La votación fue la más resonante de una sesión que, tal como sucedió en la anterior, tuvo un temario concentrado en el ingreso de nuevos pliegos para concretar designaciones en el Poder Judicial. En la primera parte el recinto le dio ingreso a 78 pliegos remitidos por el Poder Ejecutivo para cubrir una larga lista de vacantes en la Justicia. Así comenzó el proceso que continuará en la Comisión de Acuerdos. Luego llegó el momento del tratamiento de los pliegos que ya tienen acuerdo de ese organismo que preside el riojano Juan Carlos Pagotto (LLA).
La senadora riojana del bloque Justicialista, María Florencia López, apuntó fuerte contra Crexell. “Este Senado no puede ser parte de esta actitud delictiva y mandar a Canadá a una embajadora que va sucia, tachada y denunciada”, disparó. Dijo que “la postulación de la exsenadora es el perfeccionamiento del delito contemplado en el artículo 256 del Código Penal: el cohecho o la coima”. La acusó de aceptar «un soborno porque ha permitido que se sancione la Ley Bases y ha negociado su voto por un cargo en el Embajada de Canadá”.

La senadora puso el dedo en la llaga contra Crexell, que ya concluyó su mandato, pero antes de hacerlo fue un voto determinante para la sanción de la Ley Bases. El escándalo se desato porque a cambio de ese voto habría aceptado una postulación como embajadora argentina en la UNESCO, con sede en París.
Durante el tratamiento de su pliego en la Comisión de Acuerdos, Crexell dijo que votó por un acuerdo del gobernador Rolando Figueroa con el Gobierno. El mandatario lo negó, pero la negociación existió.

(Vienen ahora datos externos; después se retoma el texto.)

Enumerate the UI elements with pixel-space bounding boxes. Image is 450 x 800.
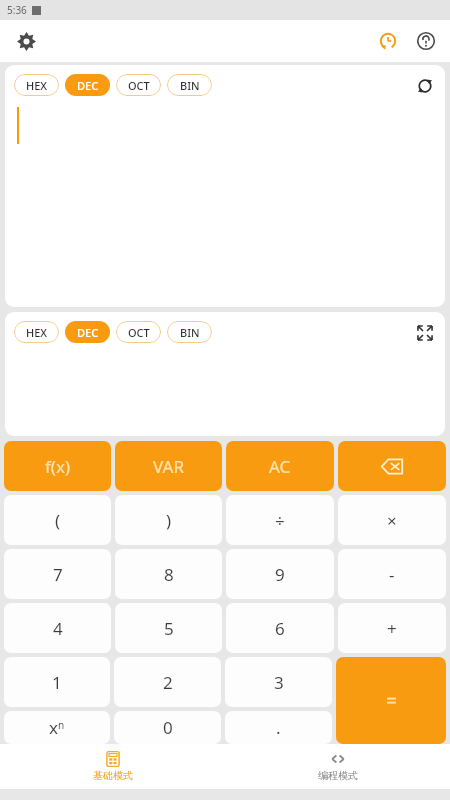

Entre los 78 pliegos que ingresaron está Emilio Rossatti, hijo del titular de la Suprema Corte. Se presenta para ser juez federal en Santa Fe. También está María Julia Sosa, que es secretaria del juez federal Julián Ercolini. Los conocidos y casos resonantes incluyen a la esposa del juez Marcelo Martínez de Giorgi. Se trata de Ana María Juan, impulsada para ser jueza federal en Hurlingham.
También fueron aprobados los ascensos de 300 militares de las tres fuerzas armadas.